Students learn dangers of distracted driving

New drivers are four times more likely to get in a car accident when using a cell phone.

High school students learned the dangers of distracted driving Monday.

Bonnie Raffaele told the story of how her daughter, Kelsey, was killed in a car accident in 2010 because she was talking on her cell phone.  Raffaele has been the driving force behind Kelsey’s Law–which has been enforced since March–and the Kids Driving Responsibly Challenge.

“Bonnie knows first hand though the death of her daughter what distracted driving can lead to,” Michigan State Police Sergeant Robert Carter said.  “The program we have today is to let the students know not to drive while distracted, not to answer their texts, not to answer their phone.  Also (learn) about the laws we have in place to combat that.”

“My purpose in life was to take care of my children, and I could do that with Kelsey at a point where she needed me to,” Raffaele said.  “But, I can take care of these kids now, so this is now my purpose in life, is to take care of these kids and to tell them about the dangers of using a cell phone (while driving).”

The most important thing any driver can do is put their cell phone out of reach to diminish distractions.

“It doesn’t matter–no tweet, text, Facebook, email checking, talking…none of that is worth the risk of using your life or killing someone else, so put the phone away,” Raffaele said.

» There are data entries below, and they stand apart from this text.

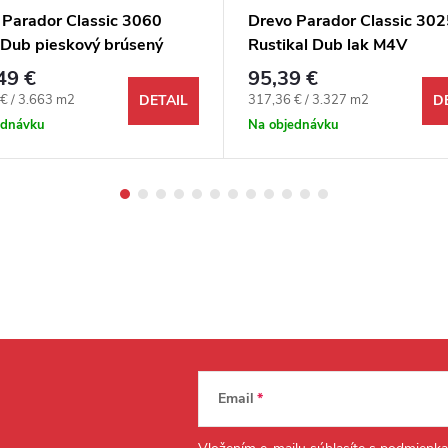
 Parador Classic 3060
Drevo Parador Classic 302
 Dub pieskový brúsený
Rustikal Dub lak M4V
ý M4V
49 €
95,39 €
ová cena:
Jednotková cena:
€ / 3.663 m2
317,36 € / 3.327 m2
DETAIL
D
ednávku
Na objednávku
Email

“Just pay attention to your driving,” Carter said.  “If you have to send a text or if you have to answer your phone, pull over to the side of the road, pull into a parking lot where it’s safe, and answer your mail and texts that way, instead of trying to drive.”

After the presentation, the students signed a KDR Challenge Banner, pledging to not be distracted drivers.  They were also given KDR Challenge wristbands to wear.

Raffaele also gave the same presentation in to students at Calumet High School.